I am becoming more and more displeased by the conduct and attitude of the people that I work with. They are just impossible. I don't want to put too much negativity into here, but basically they are giving off vibes that say to me 'once you're 20 you're out of here'. Very disheartening. I am now trying to find another job. Work is too far and I don't get paid enough to put up with their crap. I am a hard worker. They can't see that. Therefore they will learn soon enough, after I'm gone no doubt.
I am trying to write everyday. But it has been very very hard today. My boss is just rediculous. I think she is looking for reasons to sack me. Anyway I am going to look for another job. God willing I will be in Melbourne next year, with or without a ring.
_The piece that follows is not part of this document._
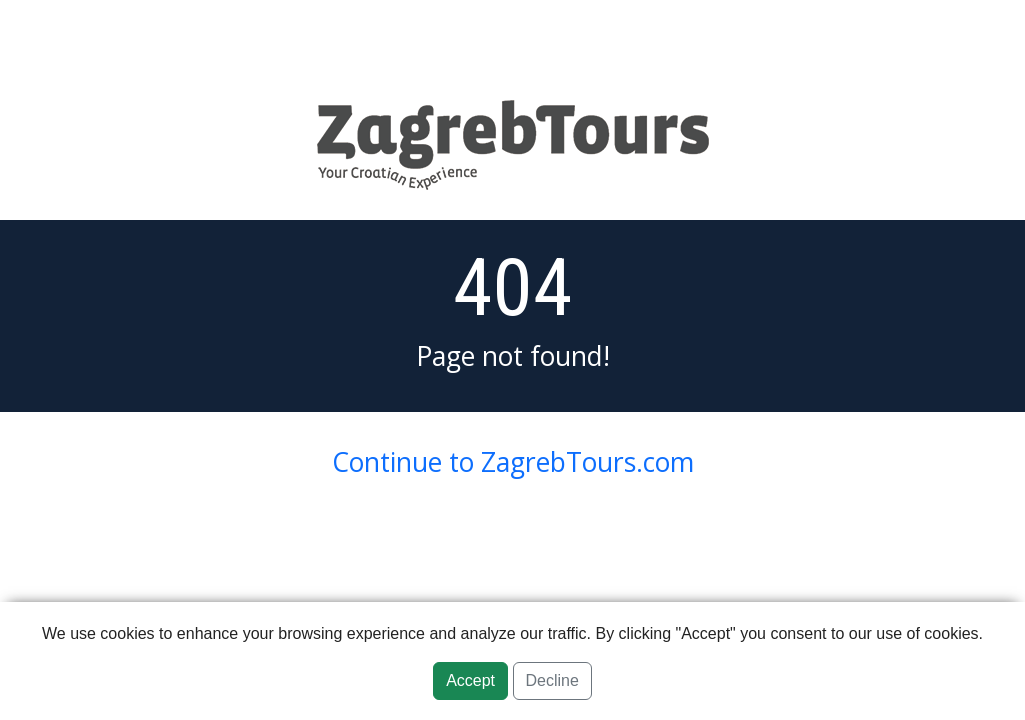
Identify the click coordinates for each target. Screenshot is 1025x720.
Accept (470, 680)
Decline (552, 680)
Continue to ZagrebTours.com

I can't really say too much, I don't know who is reading.
After a conversation with my boyfriend last night and going out with friends after, it made me think - people are getting married at a much younger age. I have friends who are engaged and have a child. These people are 20, 21 tops. In most circumstances it is obviously umplanned, but I know of one case where it is planned. Is there a reason why this is happening? A lower socio-economic background? Maybe, but I don't think thats it. One case I know of a girl from a very well off family, at university, 21 married and has a brand new house built from the ground up. Is there an explanation?